Depends but likely difficult (Gaming)

by yakaman, Monday, August 10, 2020, 11:45 (1355 days ago) @ marmot 1333

This is true. There are also two trends that has made this less of an issue over time.

One is that hardware has become more similar--like the change from PS3's RISC architecture to PS4's x86-64 architecture, which both Xbox and PCs use. Apple has used x86 for a while but I believe they recently announced a change in architecture (not sure of the details on that).

At the same time, there have been multiple software development kits with an eye towards multiplatform support. (Monogame is one such example.).

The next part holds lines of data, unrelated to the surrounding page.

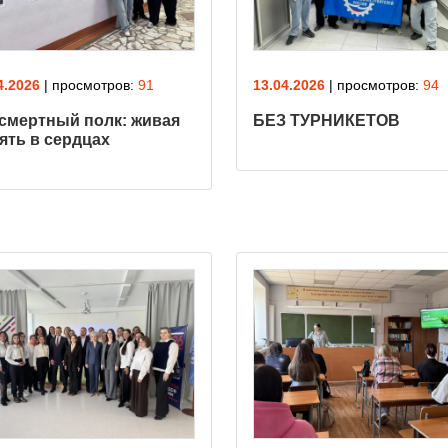
4.2026
| просмотров:
91
13.04.2026
| просмотров:
94
смертный полк: живая
БЕЗ ТУРНИКЕТОВ
ять в сердцах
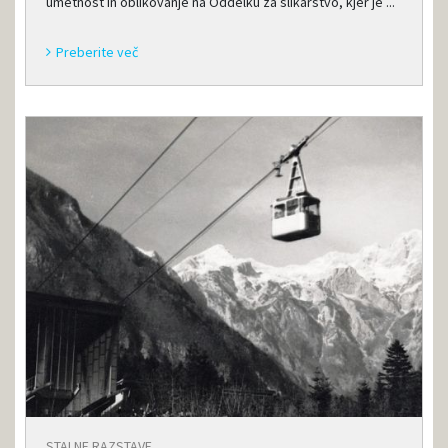
umetnost in oblikovanje na Oddelku za slikarstvo, kjer je ...
Preberite več
STALNE RAZSTAVE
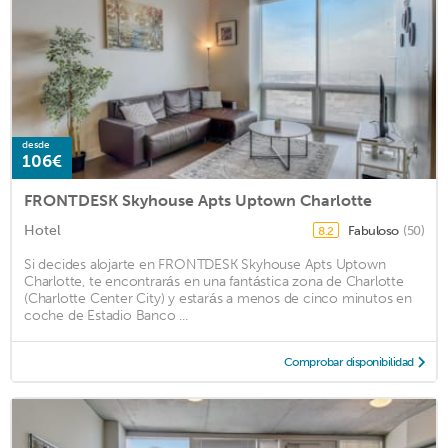
desde
106€
FRONTDESK Skyhouse Apts Uptown Charlotte
Hotel
Fabuloso
(50)
8.2
Si decides alojarte en FRONTDESK Skyhouse Apts Uptown
Charlotte, te encontrarás en una fantástica zona de Charlotte
(Charlotte Center City) y estarás a menos de cinco minutos en
coche de Estadio Banco ...
Comprobar disponibilidad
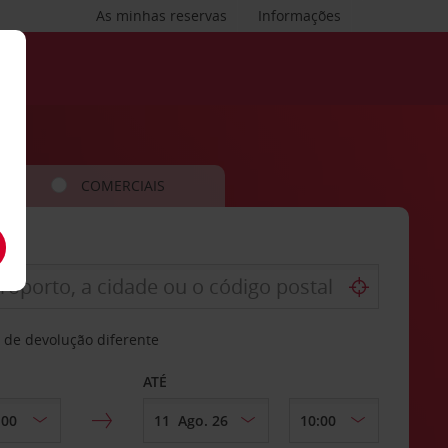
As minhas reservas
Informações
COMERCIAIS
 de devolução diferente
ATÉ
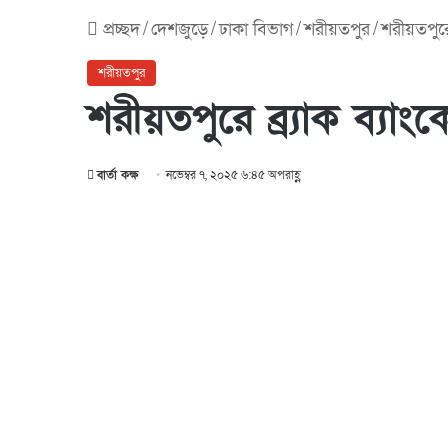
প্রচ্ছদ
/
দেশজুড়ে
/
ঢাকা বিভাগ
/
শরীয়তপুর
/
শরীয়তপুরে ব
শরীয়তপুর
শরীয়তপুরে ব্র্যাক ব্যাংক
বার্তা কক্ষ
নভেম্বর ৭, ২০২৫ ৬:৪৫ অপরাহ্ণ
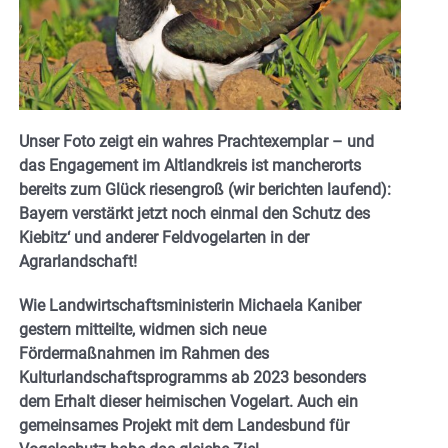
Unser Foto zeigt ein wahres Prachtexemplar – und
das Engagement im Altlandkreis ist mancherorts
bereits zum Glück riesengroß (wir berichten laufend):
Bayern verstärkt jetzt noch einmal den Schutz des
Kiebitz‘ und anderer Feldvogelarten in der
Agrarlandschaft!
Wie Landwirtschaftsministerin Michaela Kaniber
gestern mitteilte, widmen sich neue
Fördermaßnahmen im Rahmen des
Kulturlandschaftsprogramms ab 2023 besonders
dem Erhalt dieser heimischen Vogelart. Auch ein
gemeinsames Projekt mit dem Landesbund für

That being said, sometimes there are just weird quirks, like how during OG Destiny development the PS4 consistently had frame hiccups when playing video like the intro cinematic which none of the other platforms had.

None of this is to negate that multi-platform development is harder than single platform; it just happens to be less hard now than it was in the past.

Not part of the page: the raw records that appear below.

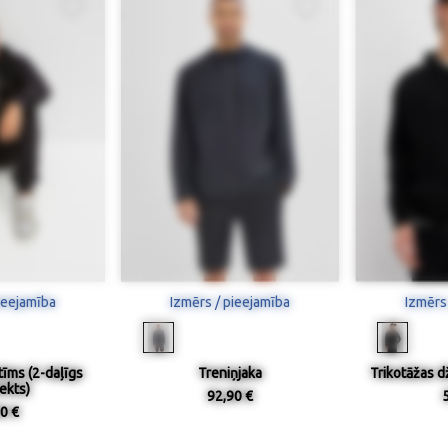
ieejamība
Izmērs / pieejamība
Izmērs
tīms (2-daļīgs
Treniņjaka
Trikotāžas d
ekts)
92,90 €
0 €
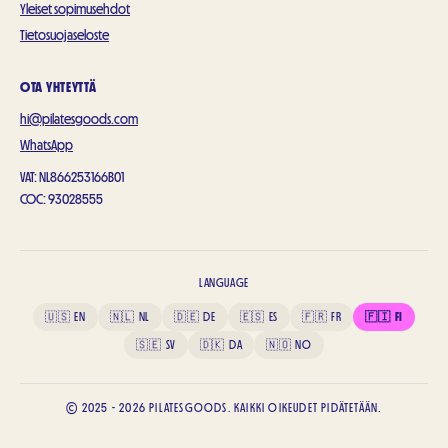
Yleiset sopimusehdot
Tietosuojaseloste
OTA YHTEYTTÄ
hi@pilatesgoods.com
WhatsApp
VAT: NL866253166B01
COC
: 93028555
LANGUAGE
🇺🇸
EN
🇳🇱
NL
🇩🇪
DE
🇪🇸
ES
🇫🇷
FR
🇫🇮
FI
🇸🇪
SV
🇩🇰
DA
🇳🇴
NO
© 2025 - 2026 PILATESGOODS. KAIKKI OIKEUDET PIDÄTETÄÄN.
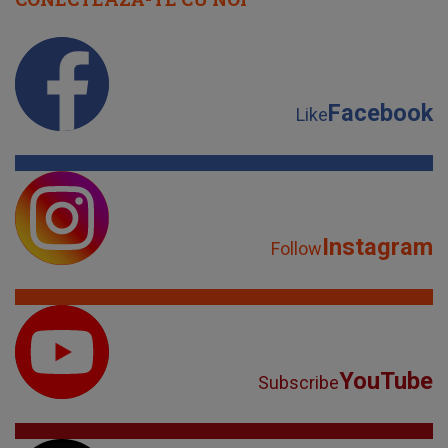
Facebook
Like
Instagram
Follow
YouTube
Subscribe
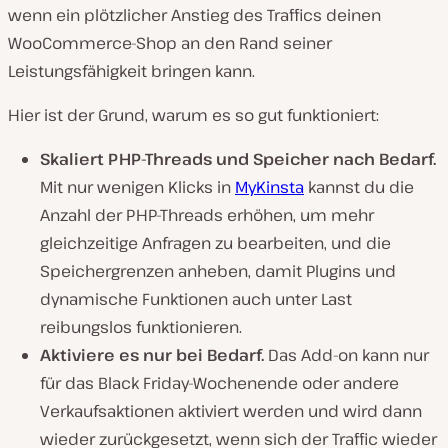
wenn ein plötzlicher Anstieg des Traffics deinen
WooCommerce-Shop an den Rand seiner
Leistungsfähigkeit bringen kann.
Hier ist der Grund, warum es so gut funktioniert:
Skaliert PHP-Threads und Speicher nach Bedarf.
Mit nur wenigen Klicks in
MyKinsta
kannst du die
Anzahl der PHP-Threads erhöhen, um mehr
gleichzeitige Anfragen zu bearbeiten, und die
Speichergrenzen anheben, damit Plugins und
dynamische Funktionen auch unter Last
reibungslos funktionieren.
Aktiviere es nur bei Bedarf.
Das Add-on kann nur
für das Black Friday-Wochenende oder andere
Verkaufsaktionen aktiviert werden und wird dann
wieder zurückgesetzt, wenn sich der Traffic wieder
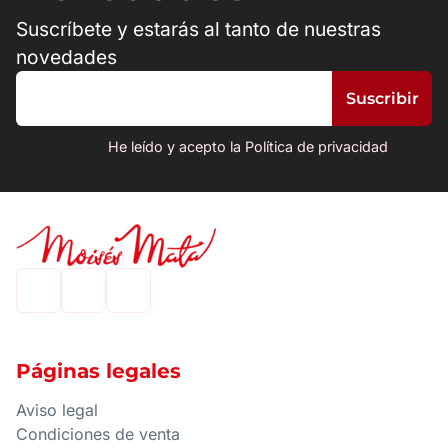
Suscríbete y estarás al tanto de nuestras
novedades
He leído y acepto la Política de privacidad
Páginas legales
Aviso legal
Condiciones de venta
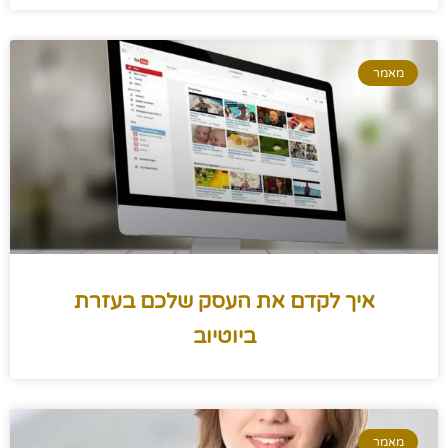
מאמר
איך לקדם את העסק שלכם בעזרת
ביוטיוב
מאמר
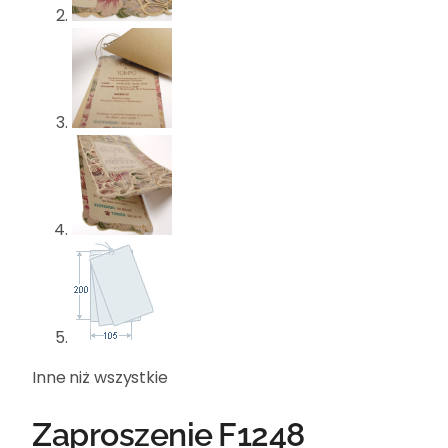
Inne niż wszystkie
Zaproszenie F1248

Just speculate: if a AAA game costs 1 unit to develop (let's call it 50 people full time for 3 years, whatever, 150 man-years), is it like a 10% effort to do what you (and BlackTiger) have described? Like, 1 unit to make on XBox, 1.05 units to port to PC, 1.15 units to port to PS, 1.20 units to port to switch).

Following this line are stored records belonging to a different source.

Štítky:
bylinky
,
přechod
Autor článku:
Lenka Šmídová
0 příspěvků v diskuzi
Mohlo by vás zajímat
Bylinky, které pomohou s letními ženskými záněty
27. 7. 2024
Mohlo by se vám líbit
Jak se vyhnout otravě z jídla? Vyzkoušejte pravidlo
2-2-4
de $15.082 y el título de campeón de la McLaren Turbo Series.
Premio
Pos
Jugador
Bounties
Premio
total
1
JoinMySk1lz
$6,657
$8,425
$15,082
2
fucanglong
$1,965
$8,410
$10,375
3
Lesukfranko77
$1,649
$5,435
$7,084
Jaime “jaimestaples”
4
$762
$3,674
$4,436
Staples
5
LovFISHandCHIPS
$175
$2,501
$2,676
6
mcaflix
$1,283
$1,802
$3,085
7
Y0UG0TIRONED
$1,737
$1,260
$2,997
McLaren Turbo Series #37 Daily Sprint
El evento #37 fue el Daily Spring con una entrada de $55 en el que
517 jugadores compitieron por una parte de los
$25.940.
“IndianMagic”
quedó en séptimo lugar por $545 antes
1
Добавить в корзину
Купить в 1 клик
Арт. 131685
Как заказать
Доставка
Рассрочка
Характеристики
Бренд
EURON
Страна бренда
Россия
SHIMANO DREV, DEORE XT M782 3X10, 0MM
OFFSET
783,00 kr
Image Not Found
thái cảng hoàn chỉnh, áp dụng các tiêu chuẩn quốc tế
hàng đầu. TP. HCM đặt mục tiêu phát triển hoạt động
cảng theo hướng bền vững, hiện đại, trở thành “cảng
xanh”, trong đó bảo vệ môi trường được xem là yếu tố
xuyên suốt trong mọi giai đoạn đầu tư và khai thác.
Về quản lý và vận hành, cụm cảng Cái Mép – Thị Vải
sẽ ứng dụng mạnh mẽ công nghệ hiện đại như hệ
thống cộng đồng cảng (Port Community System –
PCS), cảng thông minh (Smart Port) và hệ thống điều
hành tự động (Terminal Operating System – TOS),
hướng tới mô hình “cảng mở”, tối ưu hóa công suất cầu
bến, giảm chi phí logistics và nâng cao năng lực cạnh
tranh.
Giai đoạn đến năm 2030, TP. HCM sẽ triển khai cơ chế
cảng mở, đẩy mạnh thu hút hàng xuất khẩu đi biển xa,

I want a future in which people choose platforms by preference (i.e. which controller, which games service, where friends are, etc) rather than exclusives. I know exclusives help get games funded, but I feel like exclusivity - while beneficial in some narrow scopes - has had an adverse impact on gaming in general.

For example, Spider-Man being an exclusive on PS for the new Avengers game because Sony owns the right to Spider-Man. I know why it is the way it is - I just wish it weren't so.